▶ WHAT THIS TASK INVOLVES: The listing below should be printed exactly, every line of it. Skip the pictures.

INFORMATION PROVIDED section start

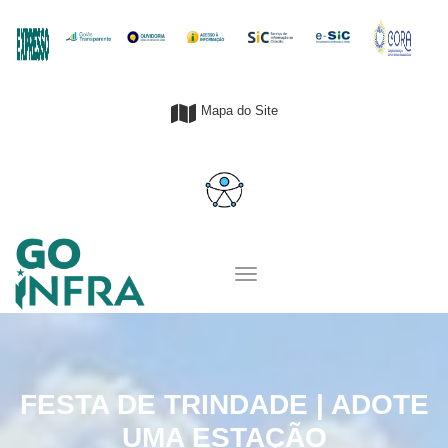
Mapa do Site
FESTA DE TRINDADE | ADOTE
UMA ESTAÇÃO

INFORMATION PROVIDED section end

▶ TASK ANSWER:
Mapa do Site
FESTA DE TRINDADE | ADOTE
UMA ESTAÇÃO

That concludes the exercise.